• _PROBLEM REQUIREMENTS_
Every line below from the one containing "Laying Carpet Tiles" through the one containing "Require Adhesive" must be transcribed exactly. Omit all lines outside that stretch.

Stored items from a collection:
Content starts

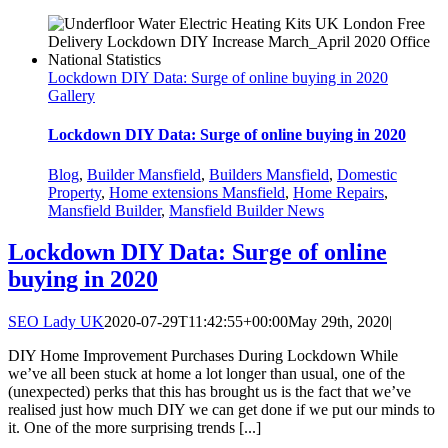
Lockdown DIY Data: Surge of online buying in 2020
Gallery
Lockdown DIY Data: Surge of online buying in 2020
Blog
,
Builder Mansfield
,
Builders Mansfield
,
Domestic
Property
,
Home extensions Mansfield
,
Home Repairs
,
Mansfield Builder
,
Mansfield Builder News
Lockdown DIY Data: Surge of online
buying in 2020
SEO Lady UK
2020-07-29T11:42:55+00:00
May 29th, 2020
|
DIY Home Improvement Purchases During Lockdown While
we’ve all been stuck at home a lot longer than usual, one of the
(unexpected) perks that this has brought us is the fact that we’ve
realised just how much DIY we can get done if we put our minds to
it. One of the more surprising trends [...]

Content ends
Content starts

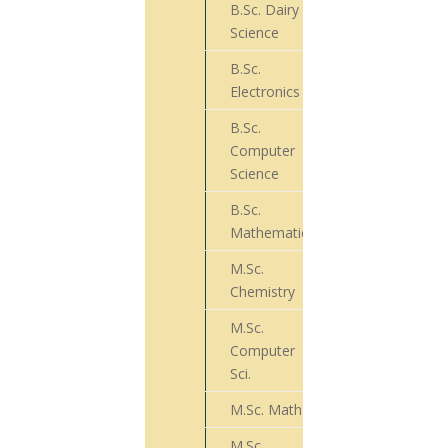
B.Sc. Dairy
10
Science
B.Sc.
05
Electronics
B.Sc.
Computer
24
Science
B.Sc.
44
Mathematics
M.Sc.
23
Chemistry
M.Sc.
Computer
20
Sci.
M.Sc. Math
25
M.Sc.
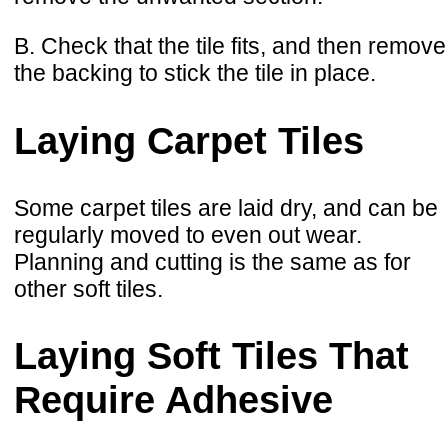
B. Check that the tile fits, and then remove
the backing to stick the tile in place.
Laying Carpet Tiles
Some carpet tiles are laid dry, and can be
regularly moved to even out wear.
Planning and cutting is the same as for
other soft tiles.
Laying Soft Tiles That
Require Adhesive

Content ends
Content starts

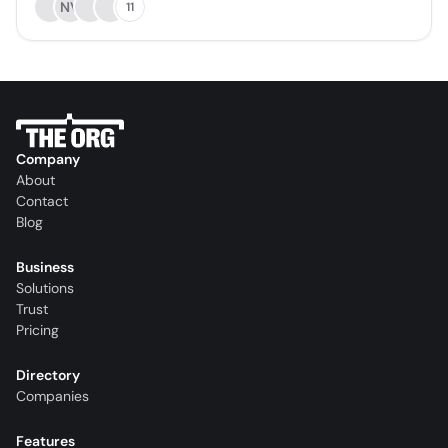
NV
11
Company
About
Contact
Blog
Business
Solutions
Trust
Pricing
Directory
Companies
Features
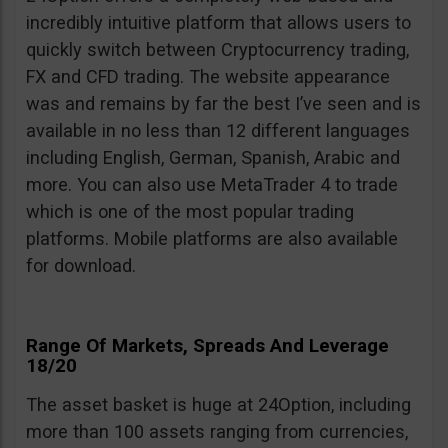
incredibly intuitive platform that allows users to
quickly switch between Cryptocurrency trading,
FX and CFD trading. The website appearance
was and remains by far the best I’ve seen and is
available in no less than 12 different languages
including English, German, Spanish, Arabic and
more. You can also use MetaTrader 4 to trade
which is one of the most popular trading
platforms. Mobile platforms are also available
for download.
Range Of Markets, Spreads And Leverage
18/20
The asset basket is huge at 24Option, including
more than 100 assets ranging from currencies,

Content ends

• _ANSWER AREA_
Laying Carpet Tiles
Some carpet tiles are laid dry, and can be
regularly moved to even out wear.
Planning and cutting is the same as for
other soft tiles.
Laying Soft Tiles That
Require Adhesive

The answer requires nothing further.